*Exercise prompt*.
Every line containing the word "watermark" must be pulled from the records.

Page segmentation data
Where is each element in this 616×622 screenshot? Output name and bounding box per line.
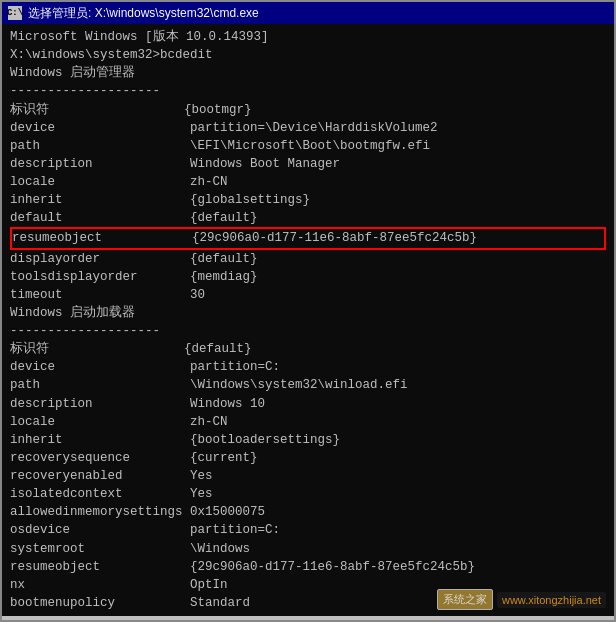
- window-title: 选择管理员: X:\windows\system32\cmd.exe: [28, 5, 608, 22]
- console-line: recoverysequence {current}: [10, 449, 606, 467]
- console-line: allowedinmemorysettings 0x15000075: [10, 503, 606, 521]
- console-line: Microsoft Windows [版本 10.0.14393]: [10, 28, 606, 46]
- console-line: systemroot \Windows: [10, 540, 606, 558]
- console-line: locale zh-CN: [10, 173, 606, 191]
- watermark-label: 系统之家: [437, 589, 493, 610]
- console-line: 标识符 {default}: [10, 340, 606, 358]
- console-line: device partition=C:: [10, 358, 606, 376]
- console-line: isolatedcontext Yes: [10, 485, 606, 503]
- console-line: locale zh-CN: [10, 413, 606, 431]
- console-line: description Windows 10: [10, 395, 606, 413]
- console-line: recoveryenabled Yes: [10, 467, 606, 485]
- console-wrapper: Microsoft Windows [版本 10.0.14393]X:\wind…: [2, 24, 614, 620]
- console-line: --------------------: [10, 82, 606, 100]
- console-line: path \Windows\system32\winload.efi: [10, 376, 606, 394]
- watermark: 系统之家 www.xitongzhijia.net: [437, 589, 606, 610]
- console-line: path \EFI\Microsoft\Boot\bootmgfw.efi: [10, 137, 606, 155]
- title-bar: C:\ 选择管理员: X:\windows\system32\cmd.exe: [2, 2, 614, 24]
- console-line: Windows 启动加载器: [10, 304, 606, 322]
- console-line: toolsdisplayorder {memdiag}: [10, 268, 606, 286]
- console-line: inherit {bootloadersettings}: [10, 431, 606, 449]
- console-line: device partition=\Device\HarddiskVolume2: [10, 119, 606, 137]
- console-line: description Windows Boot Manager: [10, 155, 606, 173]
- cmd-window: C:\ 选择管理员: X:\windows\system32\cmd.exe M…: [0, 0, 616, 622]
- console-line: 标识符 {bootmgr}: [10, 101, 606, 119]
- console-line: --------------------: [10, 322, 606, 340]
- console-line: timeout 30: [10, 286, 606, 304]
- console-line: default {default}: [10, 209, 606, 227]
- console-output: Microsoft Windows [版本 10.0.14393]X:\wind…: [2, 24, 614, 616]
- console-line: Windows 启动管理器: [10, 64, 606, 82]
- console-line: resumeobject {29c906a0-d177-11e6-8abf-87…: [10, 558, 606, 576]
- console-line: displayorder {default}: [10, 250, 606, 268]
- console-line: osdevice partition=C:: [10, 521, 606, 539]
- cmd-icon: C:\: [8, 6, 22, 20]
- watermark-site: www.xitongzhijia.net: [497, 592, 606, 608]
- console-line: inherit {globalsettings}: [10, 191, 606, 209]
- console-line: X:\windows\system32>bcdedit: [10, 46, 606, 64]
- highlighted-line: resumeobject {29c906a0-d177-11e6-8abf-87…: [10, 227, 606, 249]
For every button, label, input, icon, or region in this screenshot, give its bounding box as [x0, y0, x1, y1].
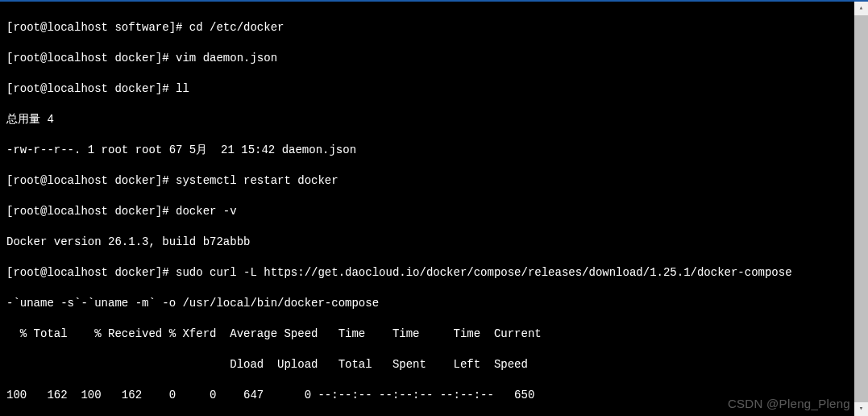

*Solution to the problem*.
- watermark-label: 系统之家: [437, 589, 493, 610]
- watermark: 系统之家 www.xitongzhijia.net: [437, 589, 606, 610]
- watermark-site: www.xitongzhijia.net: [497, 592, 606, 608]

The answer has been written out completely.